Sparse Bayesian Learning Assisted Approaches for Road Network Traffic State Estimation

Real-time (online) road network traffic state estimation plays a vital role in enhancing the services offered by Intelligent Transportation Systems (ITS). Spatio-temporal data vacancies of contemporary acquisition systems considerably limit the reliability of online traffic state estimation. Online estimation insists smaller temporal frame widths inhibiting the accuracies of low rank matrix reconstruction approaches, while matrix imputation methods do not capture the non-trivial traffic data relationships. Alternatively, this paper investigates traffic state estimation by constructing sparse representations via Sparse Bayesian Learning (SBL) and Block SBL (BSBL) approaches to accommodate under-sampled data, independent of the acquisition type. Appropriate kernel matrices are determined by leveraging historical spatio-temporal correlations among the road network traffic data. Subsequently, unavailable traffic states are estimated from predictive distributions. The estimates are further pruned by kalman filter that corroborates online processing.
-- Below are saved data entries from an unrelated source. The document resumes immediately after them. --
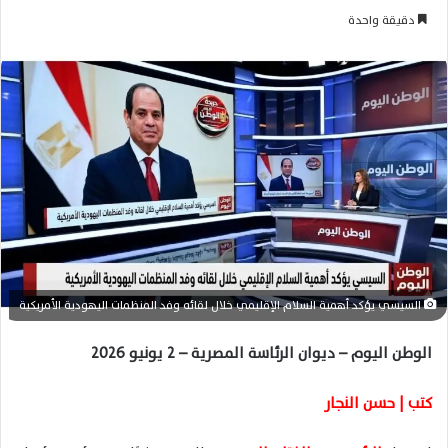
ر
دقيقة واحدة
س
ل
ب
ر
ي
د
ا
إ
ل
ك
ت
ر
السيسي يؤكد أهمية السلام الإقليمي خلال لقائه وفد المنظمات اليهودية الأمريكية
و
ن
الوطن اليوم – ديوان الرئاسة المصرية – 2 يونيو 2026
ي
ا
كتب | حسن النجار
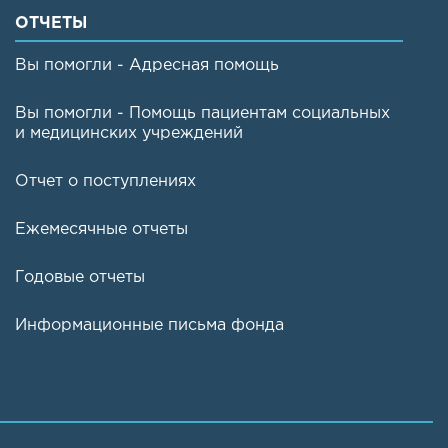
ОТЧЕТЫ
Вы помогли - Адресная помощь
Вы помогли - Помощь пациентам социальных
и медицинских учреждений
Отчет о поступлениях
Ежемесячные отчеты
Годовые отчеты
Информационные письма фонда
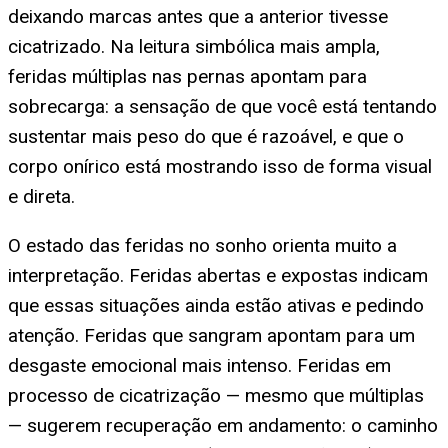
deixando marcas antes que a anterior tivesse
cicatrizado. Na leitura simbólica mais ampla,
feridas múltiplas nas pernas apontam para
sobrecarga: a sensação de que você está tentando
sustentar mais peso do que é razoável, e que o
corpo onírico está mostrando isso de forma visual
e direta.
O estado das feridas no sonho orienta muito a
interpretação. Feridas abertas e expostas indicam
que essas situações ainda estão ativas e pedindo
atenção. Feridas que sangram apontam para um
desgaste emocional mais intenso. Feridas em
processo de cicatrização — mesmo que múltiplas
— sugerem recuperação em andamento: o caminho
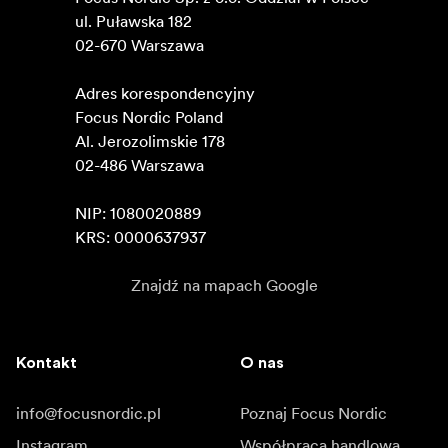
ul. Puławska 182

02-670 Warszawa 

Adres korespondencyjny

Focus Nordic Poland

Al. Jerozolimskie 178

02-486 Warszawa

NIP: 1080020889

KRS: 0000637937
Znajdź na mapach Google
Kontakt
O nas
info@focusnordic.pl
Poznaj Focus Nordic
Instagram
Współpraca handlowa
With the SBL approach, experiments on PeMS traffic data demonstrate less than 6% Normalized Mean Absolute Error (NMAE) for a Signal Integrity (SI) of 0.5. Compared to the state-of-the-art approaches, this value is significantly better. BSBL approach gives similar error performance as SBL despite a SI of 0.26, at the cost of increased computational time. The NMAE from kalman filtered SBL (SBL+K) approach is less than 3.5% in contrast to 4.5% from kalman filtered BSBL (KBSBL) approach, thus demonstrating SBL+K approach as a good compromise between NMAE and computational time, facilitating more accurate online traffic state estimation.

Automated summary

Real-time road network traffic state estimation is crucial for enhancing Intelligent Transportation Systems (ITS). This study proposes sparse representation methods using Sparse Bayesian Learning (SBL) and Block SBL (BSBL) to address data vacancies and improve accuracy. By leveraging historical spatio-temporal correlations and kalman filtering, the proposed approach achieves less than 6% Normalized Mean Absolute Error (NMAE) in experiments with PeMS traffic data, demonstrating its effectiveness for online traffic state estimation.